Some of the state's poorest people in their final days of life are about to face a big cut in health coverage.
Starting February 1st, Medicaid will no longer pay for hospice care in Louisiana. 7News looks into what is behind the falling budget axe and what it means to dying patients.
It has only been three months since Eric Tillman of Lake Charles watched his wife, Cynthia, take her final breaths. "She had done chemo," he said, "and the cancer went into remission for a year."

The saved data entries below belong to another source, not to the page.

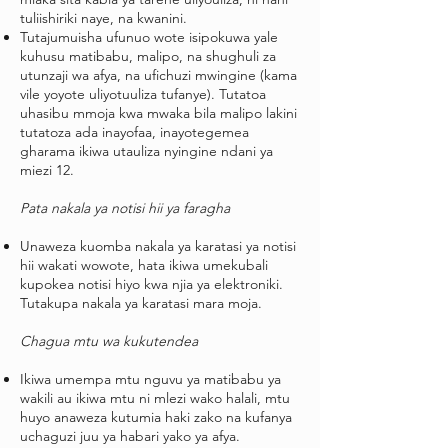
tuliishiriki naye, na kwanini.
Tutajumuisha ufunuo wote isipokuwa yale
kuhusu matibabu, malipo, na shughuli za
utunzaji wa afya, na ufichuzi mwingine (kama
vile yoyote uliyotuuliza tufanye). Tutatoa
uhasibu mmoja kwa mwaka bila malipo lakini
tutatoza ada inayofaa, inayotegemea
gharama ikiwa utauliza nyingine ndani ya
miezi 12.
Pata nakala ya notisi hii ya faragha
Unaweza kuomba nakala ya karatasi ya notisi
hii wakati wowote, hata ikiwa umekubali
kupokea notisi hiyo kwa njia ya elektroniki.
Tutakupa nakala ya karatasi mara moja.
Chagua mtu wa kukutendea
Ikiwa umempa mtu nguvu ya matibabu ya
wakili au ikiwa mtu ni mlezi wako halali, mtu
huyo anaweza kutumia haki zako na kufanya
uchaguzi juu ya habari yako ya afya.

A diagnosis of stage four ovarian cancer limited his wife's final days, but hospice care ensured they were not filled with pain and a hospital stay. CHRISTUS St. Patrick Hospice Nurse Director, Michele Hurley says hospice care allows terminally ill patients to pass away with dignity. "We work toward having the best quality of life possible for patients that are terminally ill," she said.
Hurley says her passion is her hospice patients, but state cuts taking effect next month will mean Medicaid patients will no longer have hospice care covered. "Eliminating the hospice benefit for Medicaid recipients, you're creating a whole pool of unfunded patients," she said.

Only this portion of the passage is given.